HMRC say the review will help it adopt an effective policy and ensure any future changes to WOWGR are approached clearly and consistently, so are developing a policy review document detailing the:

  • Policy Summary

  • Data on the number of WOWGR approvals and revocations

  • Rationale behind the possible changes of the WOWGR policy

  • Potential options — setting out the advantages, disadvantages, impacts and issues to address.


HMRC hold no fixed or preferred view of change.  Potential changes will be shared with stakeholders to assess the need/desire for any change.   HMRC’s indicated options appear to be:

  • Do nothing;

  • Complete revocation of WOWGR registration of owners;

  • Remove investment in product owned in warehouse (mainly spirits) as a “revenue trade”;

  • Remove cask/bulk spirits from the ownership scheme;

  • Alternative may be removal of scheme and instead to register transporters


HMRC's timeline, noted below, is tight and had commenced by the JATCG meeting:


Initial review of the current policy: Feb – March 22

  • Data gathering on WOWGR and feedback analysis 

  • Development of options to pursue  

  • High level risks and wider impacts of each option. 


Discovery: April – June 22

  • Wider HMG sessions on proposals

  • Further engagement with the trade on the options 

  • Delivery timelines 

  • Option finalised 


Delivery: July 22 onwards

  • Project coordination


BDA submission — summary

The rationale for Warehousekeepers and Owners of Warehoused Goods Regulations 1999  (WOWGR) is set out in the explanatory notes to the regulations, stating:

The provisions in respect of owners of goods held in excise warehouses (and their duty representatives) enable the Commissioners to identify those persons who hold duty suspended excise goods in warehousing facilities provided by third parties.  (Emphasis added).

In fact, and as a matter of public record, the frauds that led to registration of owners were incited and orchestrated covertly by (as was) HMCE’s National Investigation Service (NIS).  HMCE knew all the owners of goods and the transporters in order to arrest and prosecute them.


When HMRC stopped the fraud they were operating in 1998, all the fraud ceased immediately.  Moreover, the implementation of WOWGR did not, nor could, achieve more than HMCE had already done by simply stopping the fraud 18 months previously.  For that reason alone, the scheme, which has no basis in EU law, fails utterly to meet any measure of the principle of proportionality, that requires the UK to do no more than necessary to achieve the legitimate objective.

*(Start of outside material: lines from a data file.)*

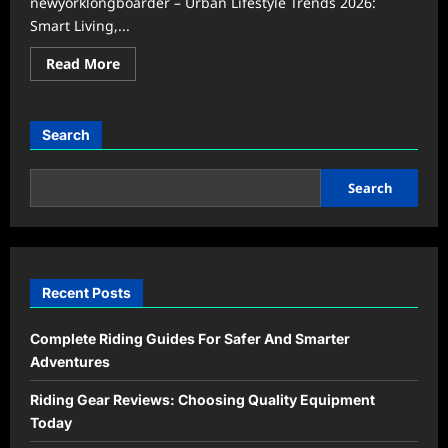
newyorklongboarder – Urban Lifestyle Trends 2026:
Smart Living,...
Read
Read More
more
about
Urban
Lifestyle
Trends
Search
2026:
Smart
Living
and
Search
Wellness
Recent Posts
Complete Riding Guides For Safer And Smarter
Adventures
Riding Gear Reviews: Choosing Quality Equipment
Today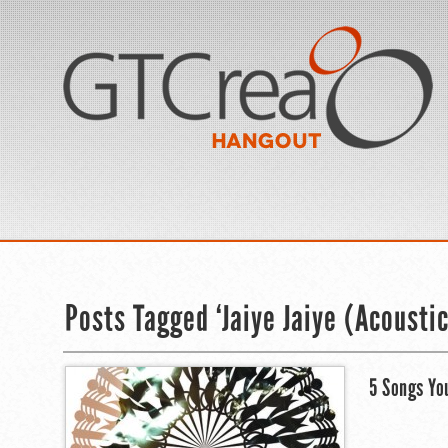
Posts Tagged ‘Jaiye Jaiye (Acoustic
5 Songs Yo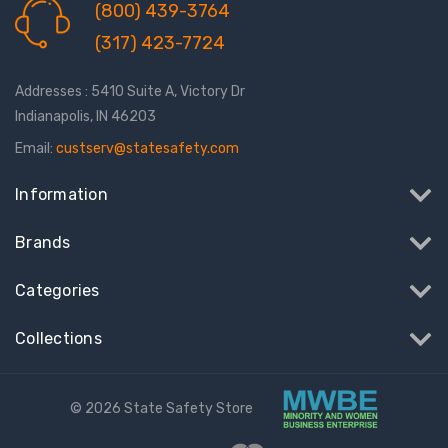
(800) 439-3764
(317) 423-7724
Addresses : 5410 Suite A, Victory Dr
Indianapolis, IN 46203
Email:
custserv@statesafety.com
Information
Brands
Categories
Collections
© 2026 State Safety Store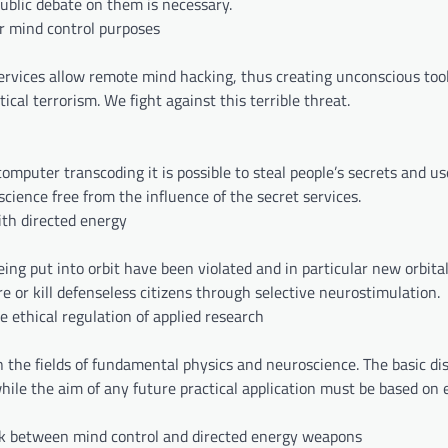
public debate on them is necessary.
or mind control purposes
ervices allow remote mind hacking, thus creating unconscious tool
cal terrorism. We fight against this terrible threat.
puter transcoding it is possible to steal people’s secrets and us
science free from the influence of the secret services.
ith directed energy
ng put into orbit have been violated and in particular new orbital
 or kill defenseless citizens through selective neurostimulation.
e ethical regulation of applied research
 the fields of fundamental physics and neuroscience. The basic di
ile the aim of any future practical application must be based on e
nk between mind control and directed energy weapons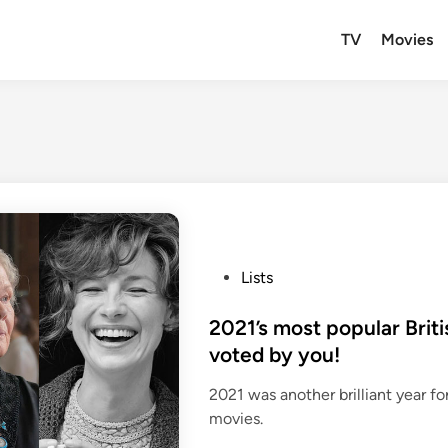
TV
Movies
P
Lists
o
s
2021’s most popular Brit
t
voted by you!
e
2021 was another brilliant year fo
d
movies.
i
n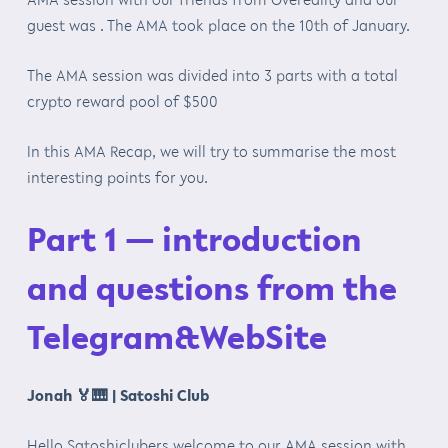
guest was . The AMA took place on the 10th of January.
The AMA session was divided into 3 parts with a total
crypto reward pool of $500
In this AMA Recap, we will try to summarise the most
interesting points for you.
Part 1 — introduction
and questions from the
Telegram&WebSite
Jonah
🏅🎹
| Satoshi Club
Hello Satoshiclubers welcome to our AMA session with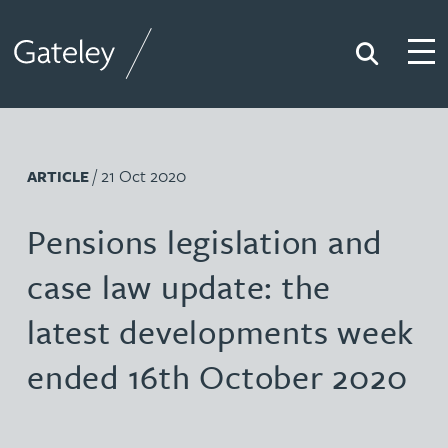
Search
Togg
Gateley
/ 21 Oct 2020
ARTICLE
Pensions legislation and
case law update: the
latest developments week
ended 16th October 2020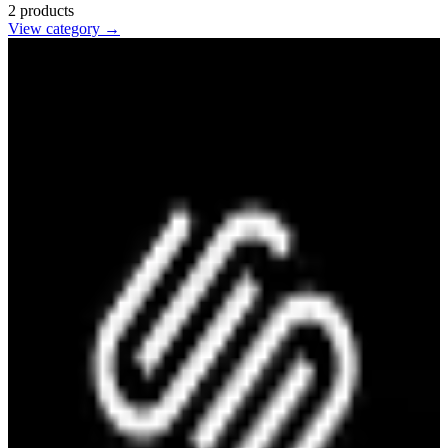
2
products
View category →
Squarespace
🇺🇸
Squarespace Inc.
Website builder with designer templates, e-commerce features,
domains, and hosting for businesses, portfolios, and online stores.
paid
6
alternatives
Find alternatives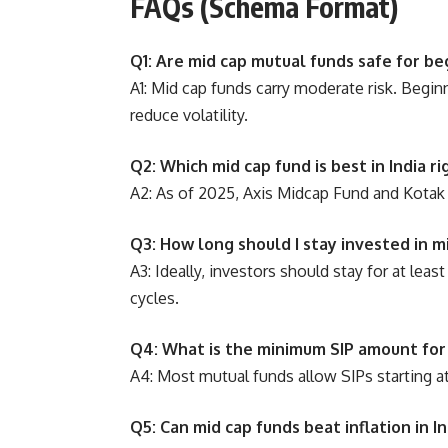
FAQs (Schema Format)
Q1: Are mid cap mutual funds safe for be
A1: Mid cap funds carry moderate risk. Begin
reduce volatility.
Q2: Which mid cap fund is best in India r
A2: As of 2025, Axis Midcap Fund and Kotak
Q3: How long should I stay invested in m
A3: Ideally, investors should stay for at le
cycles.
Q4: What is the minimum SIP amount for
A4: Most mutual funds allow SIPs starting 
Q5: Can mid cap funds beat inflation in In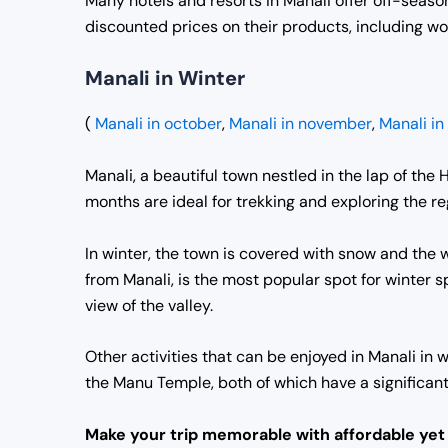
Many hotels and resorts in Manali offer off-season
discounted prices on their products, including wo
Manali in Winter
(
Manali in october
,
Manali in november
,
Manali i
Manali, a beautiful town nestled in the lap of the
months are ideal for trekking and exploring the regi
In winter, the town is covered with snow and the w
from Manali, is the most popular spot for winter sp
view of the valley.
Other activities that can be enjoyed in Manali in
the Manu Temple, both of which have a significant 
Make your trip memorable with affordable ye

As HMRC recognizes, the law is inconsistent because oils (fuel) ownership is excluded from the scheme, as are wine and made-wine.   It should be noted that cider is not excluded from WOWGR, but the duty on “plain cider” is very low and the UK alcohol market share miniscule.   However,  since most commercial cider is flavoured cider and therefore taxed as made-wine, flavoured cider is excluded from the scheme.   Only beer and spirits are left as alcohol products within the scheme.  The tax gap for spirits is practically nil, therefore only one alcohol product — beer —  might justify being considered for retention.

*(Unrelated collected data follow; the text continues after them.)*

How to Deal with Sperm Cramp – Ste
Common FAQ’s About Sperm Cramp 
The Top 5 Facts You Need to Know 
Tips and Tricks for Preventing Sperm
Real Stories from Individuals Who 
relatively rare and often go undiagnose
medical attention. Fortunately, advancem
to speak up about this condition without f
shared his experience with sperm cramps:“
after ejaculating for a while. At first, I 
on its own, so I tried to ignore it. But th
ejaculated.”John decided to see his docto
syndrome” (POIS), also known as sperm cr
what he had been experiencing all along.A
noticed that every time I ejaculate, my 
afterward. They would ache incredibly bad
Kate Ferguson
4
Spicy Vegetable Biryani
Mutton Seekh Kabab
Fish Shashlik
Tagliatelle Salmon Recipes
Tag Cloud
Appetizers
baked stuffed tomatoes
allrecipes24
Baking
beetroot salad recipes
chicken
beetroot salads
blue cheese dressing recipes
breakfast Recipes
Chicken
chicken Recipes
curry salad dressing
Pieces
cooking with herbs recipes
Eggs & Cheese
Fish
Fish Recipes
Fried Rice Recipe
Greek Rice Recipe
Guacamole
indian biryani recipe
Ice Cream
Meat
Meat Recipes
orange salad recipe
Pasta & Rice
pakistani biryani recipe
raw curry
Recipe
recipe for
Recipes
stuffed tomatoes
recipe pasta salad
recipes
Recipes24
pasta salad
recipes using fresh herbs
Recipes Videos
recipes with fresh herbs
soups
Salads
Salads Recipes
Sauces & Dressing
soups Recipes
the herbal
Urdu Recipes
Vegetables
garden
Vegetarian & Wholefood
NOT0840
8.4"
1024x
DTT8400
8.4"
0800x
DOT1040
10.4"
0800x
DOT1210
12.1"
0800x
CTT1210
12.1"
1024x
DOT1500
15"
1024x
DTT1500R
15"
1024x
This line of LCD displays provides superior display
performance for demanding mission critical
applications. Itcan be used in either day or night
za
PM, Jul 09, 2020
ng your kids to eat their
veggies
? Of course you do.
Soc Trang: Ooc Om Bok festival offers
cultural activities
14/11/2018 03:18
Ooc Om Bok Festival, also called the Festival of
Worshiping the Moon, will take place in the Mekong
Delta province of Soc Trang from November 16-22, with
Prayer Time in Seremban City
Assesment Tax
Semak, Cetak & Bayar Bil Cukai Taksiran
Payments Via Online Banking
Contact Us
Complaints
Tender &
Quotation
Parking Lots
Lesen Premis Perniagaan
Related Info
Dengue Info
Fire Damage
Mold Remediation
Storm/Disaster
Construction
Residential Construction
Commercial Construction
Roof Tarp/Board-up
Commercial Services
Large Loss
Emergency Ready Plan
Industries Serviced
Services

Duty points are created for errors leading to non-compliance with WOWGR (which are in breach of retained EU law — “Polihim") and as a consequence of the scheme, there are growing problems with identification of ownership of cask spirits for the warehousekeeper.

Evaluation of options

The registration and authorization of excise warehousekeepers filled a gap (lacuna) in UK law to enable HMCE to formally authorize persons as warehousekeepers.  Hitherto, only the warehouse premises were subject to approval by HMCE which was, in turn, deficient with regard to EU law (as retained in UK law).  It is therefore necessary to maintain such registration.

In terms of registration of owners of goods in warehouse and duty representatives, the WOWGR scheme is riddled with inconsistencies, anomalies and breaches of retained EU law.  Accordingly, HMRC does not realistically have an option to do nothing.  The BDA’s position is as follows:

  • WOWGR has caused unintended problems for ownership of casks of spirits maturing in warehousekeepers’ approved premises.  Therefore, there is a case for removal of cask spirits from the scheme, which would remove from the register a great many owners of goods in warehouse.

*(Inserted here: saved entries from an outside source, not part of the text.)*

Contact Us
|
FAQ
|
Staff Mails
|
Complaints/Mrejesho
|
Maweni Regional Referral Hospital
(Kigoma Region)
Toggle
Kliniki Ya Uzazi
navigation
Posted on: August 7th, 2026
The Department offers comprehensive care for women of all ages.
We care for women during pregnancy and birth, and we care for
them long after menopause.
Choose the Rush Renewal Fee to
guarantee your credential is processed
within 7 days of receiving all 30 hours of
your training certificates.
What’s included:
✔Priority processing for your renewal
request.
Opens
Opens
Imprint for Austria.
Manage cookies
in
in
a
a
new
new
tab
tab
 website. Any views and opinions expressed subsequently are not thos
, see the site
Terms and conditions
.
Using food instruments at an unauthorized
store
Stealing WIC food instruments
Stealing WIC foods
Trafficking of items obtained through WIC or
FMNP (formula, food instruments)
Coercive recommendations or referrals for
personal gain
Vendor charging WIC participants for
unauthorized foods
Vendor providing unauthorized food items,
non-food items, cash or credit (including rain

  • There is also a case with for removing the interpretation of investment in spirits in warehouse as a “revenue trade”.  This would also remove large numbers of registered owners of goods in warehouse and could be in unison with removal of cask spirits from the scheme.

  • However, any “piecemeal” removal of such parts of the WOWGR scheme would leave little purpose in the regime remaining on the statute book, because there would be far more exclusions from WOWGR than products and activities remaining within its ratio.  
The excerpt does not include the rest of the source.